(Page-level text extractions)

********

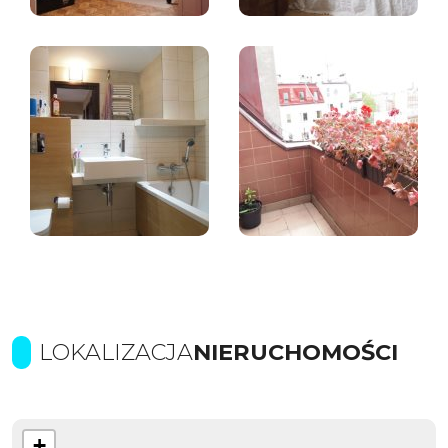
LOKALIZACJA
NIERUCHOMOŚCI
+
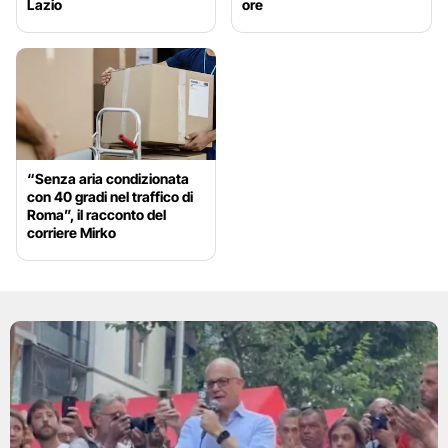
Lazio
ore
“Senza aria condizionata
con 40 gradi nel traffico di
Roma”, il racconto del
corriere Mirko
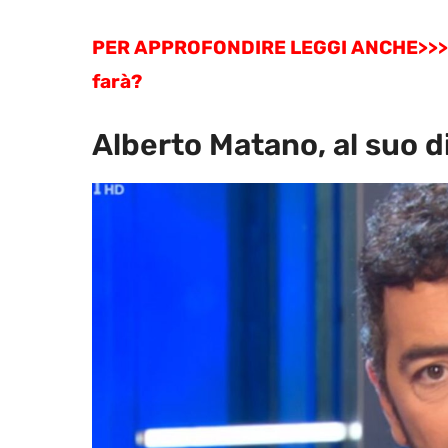
PER APPROFONDIRE LEGGI ANCHE>>>
farà?
Alberto Matano, al suo 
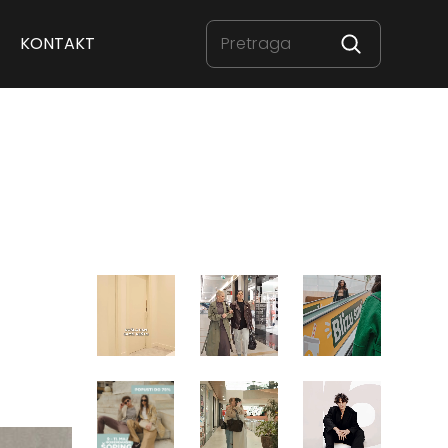
KONTAKT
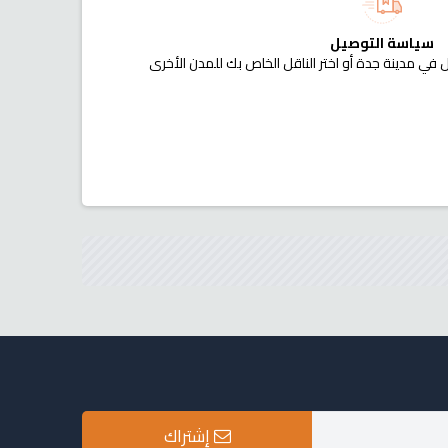
سياسة التوصيل
 في مدينة جدة أو اختر الناقل الخاص بك للمدن الأخرى
إشتراك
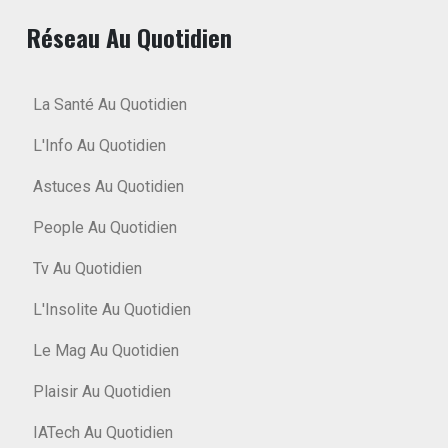
Réseau Au Quotidien
La Santé Au Quotidien
L'Info Au Quotidien
Astuces Au Quotidien
People Au Quotidien
Tv Au Quotidien
L'Insolite Au Quotidien
Le Mag Au Quotidien
Plaisir Au Quotidien
IATech Au Quotidien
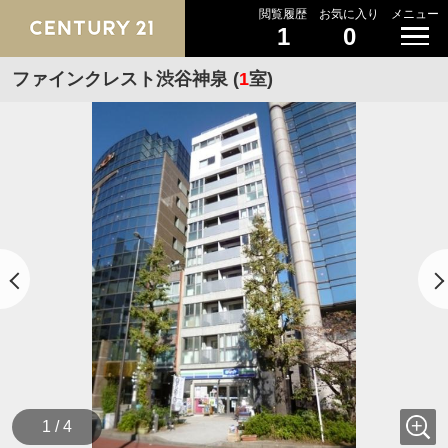
閲覧履歴
お気に入り
メニュー
1
0
ファインクレスト渋谷神泉 (
1
室)
1 / 4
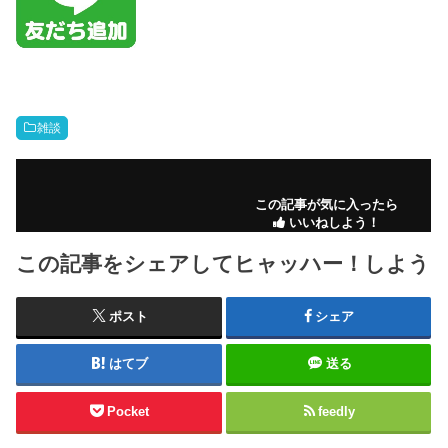
雑談
この記事が気に入ったら
いいねしよう！
この記事をシェアしてヒャッハー！しよう
ポスト
シェア
はてブ
送る
Pocket
feedly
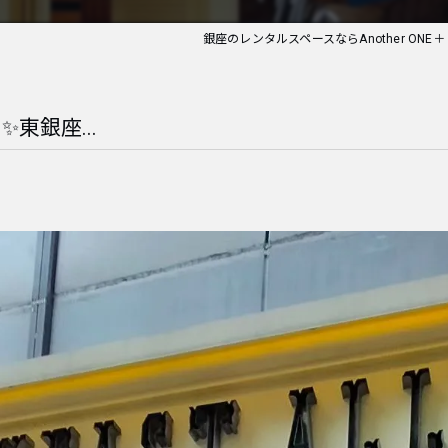
銀座のレンタルスペースならAnother ONE＋
＋✨東銀座...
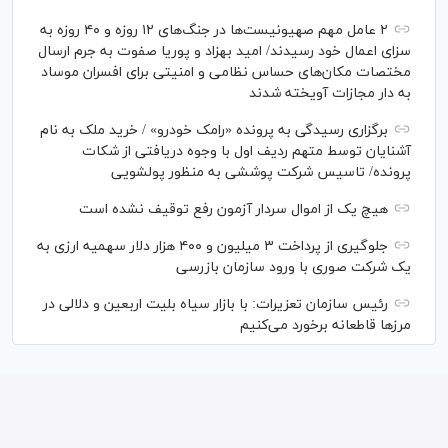
۲ عامل مهم صهیونیست‌ها در جنگ‌های ۱۲ روزه و ۴۰ روزه به
سزای اعمال خود رسیدند/ امید بهزاد و پوریا صفوت به جرم ارسال
مختصات مکان‌های حساس نظامی و امنیتی برای افسران موساد
به دار مجازات آویخته شدند
برگزاری رسیدگی به پرونده «رامک خودرو» / خرید ملک به نام
آشنایان توسط متهم ردیف اول با وجوه دریافتی از شکات
پرونده/ تاسیس شرکت پوششی به منظور پولشویی
هیچ یک از اموال سردار آزمون رفع توقیف نشده است
جلوگیری از پرداخت ۳ میلیون و ۴۰۰ هزار دلار سهمیه ارزی به
یک شرکت صوری با ورود سازمان بازرسی
رئیس سازمان تعزیرات: با بازار سیاه بلیت اربعین و دلالی در
مرز‌ها قاطعانه برخورد می‌کنیم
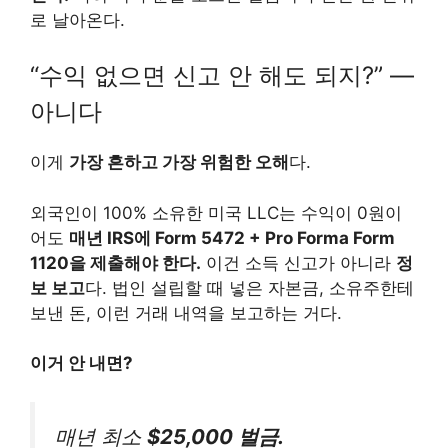
로 날아온다.
“수익 없으면 신고 안 해도 되지?” —
아니다
이게
가장 흔하고 가장 위험한 오해
다.
외국인이 100% 소유한 미국 LLC는 수익이 0원이
어도
매년 IRS에 Form 5472 + Pro Forma Form
1120을 제출해야 한다.
이건 소득 신고가 아니라
정
보 보고
다. 법인 설립할 때 넣은 자본금, 소유주한테
보낸 돈, 이런 거래 내역을 보고하는 거다.
이거 안 내면?
매년 최소
$25,000 벌금.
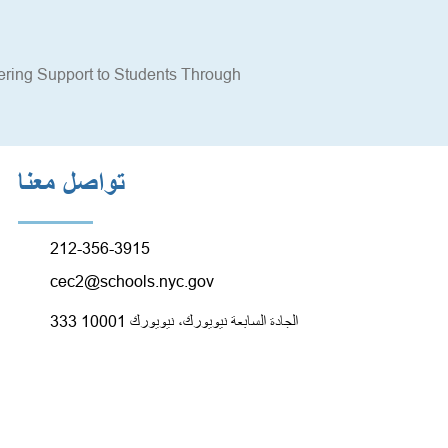
ering Support to Students Through 
تواصل معنا
212-356-3915
cec2@schools.nyc.gov
333 الجادة السابعة نيويورك، نيويورك 10001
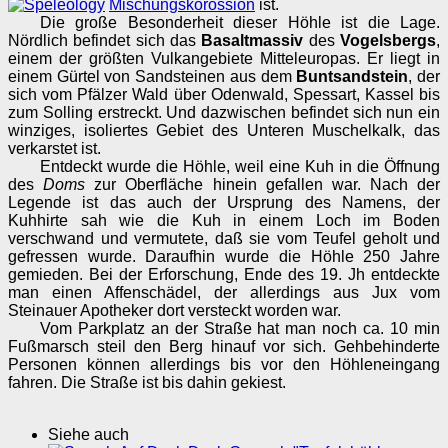
Mischungskorossion
ist.
Die große Besonderheit dieser Höhle ist die Lage.
Nördlich befindet sich das
Basaltmassiv
des
Vogelsbergs
,
einem der größten Vulkangebiete Mitteleuropas. Er liegt in
einem Gürtel von Sandsteinen aus dem
Buntsandstein
, der
sich vom Pfälzer Wald über Odenwald, Spessart, Kassel bis
zum Solling erstreckt. Und dazwischen befindet sich nun ein
winziges, isoliertes Gebiet des Unteren Muschelkalk, das
verkarstet ist.
Entdeckt wurde die Höhle, weil eine Kuh in die Öffnung
des
Doms
zur Oberfläche hinein gefallen war. Nach der
Legende ist das auch der Ursprung des Namens, der
Kuhhirte sah wie die Kuh in einem Loch im Boden
verschwand und vermutete, daß sie vom Teufel geholt und
gefressen wurde. Daraufhin wurde die Höhle 250 Jahre
gemieden. Bei der Erforschung, Ende des 19. Jh entdeckte
man einen Affenschädel, der allerdings aus Jux vom
Steinauer Apotheker dort versteckt worden war.
Vom Parkplatz an der Straße hat man noch ca. 10 min
Fußmarsch steil den Berg hinauf vor sich. Gehbehinderte
Personen können allerdings bis vor den Höhleneingang
fahren. Die Straße ist bis dahin gekiest.
Siehe auch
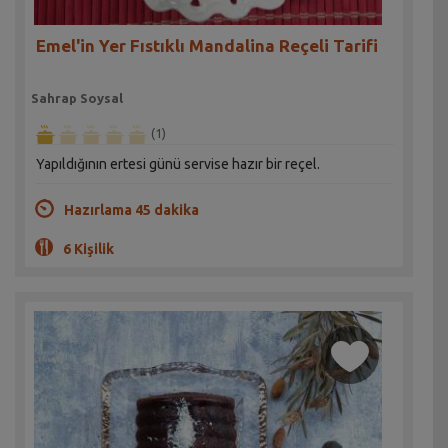
Emel'in Yer Fıstıklı Mandalina Reçeli Tarifi
Sahrap Soysal
(1)
Yapıldığının ertesi günü servise hazır bir reçel.
Hazırlama 45 dakika
6 Kişilik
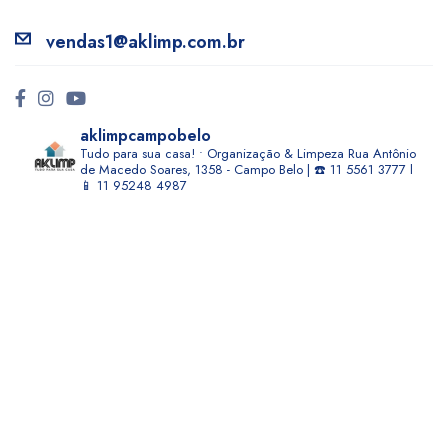
vendas1@aklimp.com.br
aklimpcampobelo
Tudo para sua casa! • Organização & Limpeza
Rua Antônio
de Macedo Soares, 1358 - Campo Belo | ☎️ 11 5561 3777 l
📱 11 95248 4987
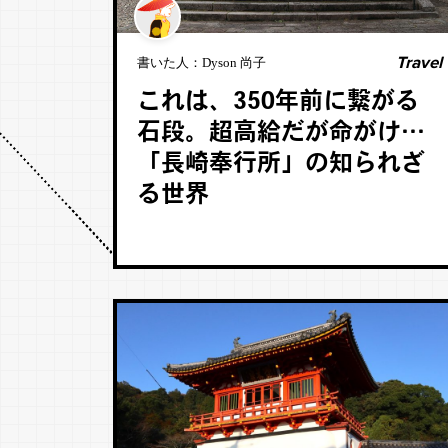
Travel
書いた人：
Dyson 尚子
これは、350年前に繋がる
石段。超高給だが命がけ…
「長崎奉行所」の知られざ
る世界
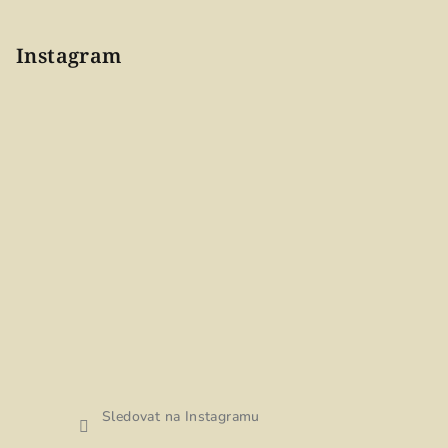
Instagram
Sledovat na Instagramu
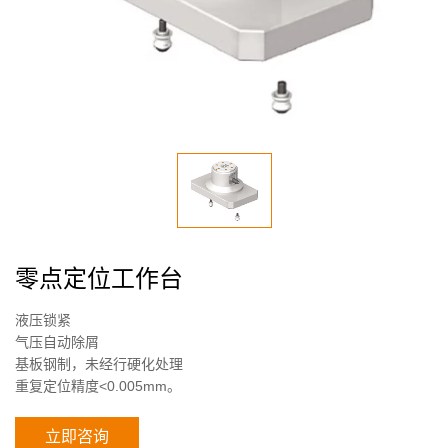
零点定位工作台
液压锁紧
气压自动除屑
基板钢制，未经行硬化处理
重复定位精度<0.005mm。
立即咨询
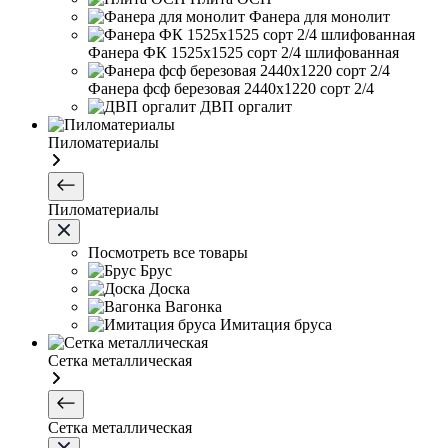
Фанера для монолит
Фанера ФК 1525х1525 сорт 2/4 шлифованная
Фанера фсф березовая 2440х1220 сорт 2/4
ДВП оргалит
Пиломатериалы
Пиломатериалы
Посмотреть все товары
Брус
Доска
Вагонка
Имитация бруса
Сетка металлическая
Сетка металлическая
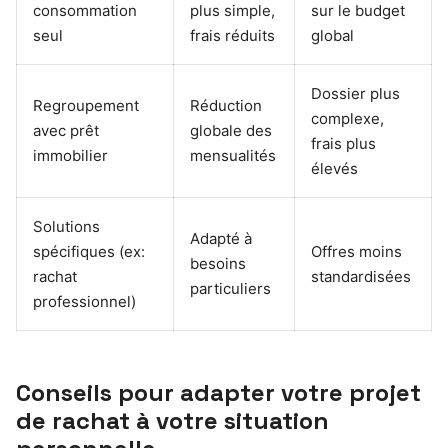
consommation
plus simple,
sur le budget
seul
frais réduits
global
Dossier plus
Regroupement
Réduction
complexe,
avec prêt
globale des
frais plus
immobilier
mensualités
élevés
Solutions
Adapté à
spécifiques (ex:
Offres moins
besoins
rachat
standardisées
particuliers
professionnel)
Conseils pour adapter votre projet
de rachat à votre situation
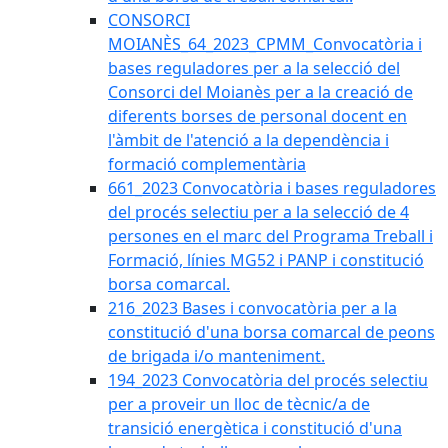
CONSORCI
MOIANÈS_64_2023_CPMM_Convocatòria i
bases reguladores per a la selecció del
Consorci del Moianès per a la creació de
diferents borses de personal docent en
l'àmbit de l'atenció a la dependència i
formació complementària
661_2023 Convocatòria i bases reguladores
del procés selectiu per a la selecció de 4
persones en el marc del Programa Treball i
Formació, línies MG52 i PANP i constitució
borsa comarcal.
216_2023 Bases i convocatòria per a la
constitució d'una borsa comarcal de peons
de brigada i/o manteniment.
194_2023 Convocatòria del procés selectiu
per a proveir un lloc de tècnic/a de
transició energètica i constitució d'una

********

> **DIRECTIONS FOR THIS TASK**
Every line above between the one containing "gefressen wurde. Daraufhin" and the one containing "661_2023 Convocatòria i bases reguladores", those two included, is to be printed exactly. No pictures go into the copy.

> **EXERCISE RESPONSE**
gefressen wurde. Daraufhin wurde die Höhle 250 Jahre
gemieden. Bei der Erforschung, Ende des 19. Jh entdeckte
man einen Affenschädel, der allerdings aus Jux vom
Steinauer Apotheker dort versteckt worden war.
Vom Parkplatz an der Straße hat man noch ca. 10 min
Fußmarsch steil den Berg hinauf vor sich. Gehbehinderte
Personen können allerdings bis vor den Höhleneingang
fahren. Die Straße ist bis dahin gekiest.
Siehe auch
Emel'in Yer Fıstıklı Mandalina Reçeli Tarifi
Sahrap Soysal
(1)
Yapıldığının ertesi günü servise hazır bir reçel.
Hazırlama 45 dakika
6 Kişilik
vendas1@aklimp.com.br
aklimpcampobelo
Tudo para sua casa! • Organização & Limpeza
Rua Antônio
de Macedo Soares, 1358 - Campo Belo | ☎️ 11 5561 3777 l
📱 11 95248 4987
Travel
書いた人：
Dyson 尚子
これは、350年前に繋がる
石段。超高給だが命がけ…
「長崎奉行所」の知られざ
る世界
Instagram
Sledovat na Instagramu
零点定位工作台
液压锁紧
气压自动除屑
基板钢制，未经行硬化处理
重复定位精度<0.005mm。
立即咨询
Фанера для монолит
Фанера ФК 1525х1525 сорт 2/4 шлифованная
Фанера фсф березовая 2440х1220 сорт 2/4
ДВП оргалит
Пиломатериалы
Пиломатериалы
Посмотреть все товары
Брус
Доска
Вагонка
Имитация бруса
Сетка металлическая
Сетка металлическая
consommation
plus simple,
sur le budget
seul
frais réduits
global
Dossier plus
Regroupement
Réduction
complexe,
avec prêt
globale des
frais plus
immobilier
mensualités
élevés
Solutions
Adapté à
spécifiques (ex:
Offres moins
besoins
rachat
standardisées
particuliers
professionnel)
Conseils pour adapter votre projet
de rachat à votre situation
CONSORCI
MOIANÈS_64_2023_CPMM_Convocatòria i
bases reguladores per a la selecció del
Consorci del Moianès per a la creació de
diferents borses de personal docent en
l'àmbit de l'atenció a la dependència i
formació complementària
661_2023 Convocatòria i bases reguladores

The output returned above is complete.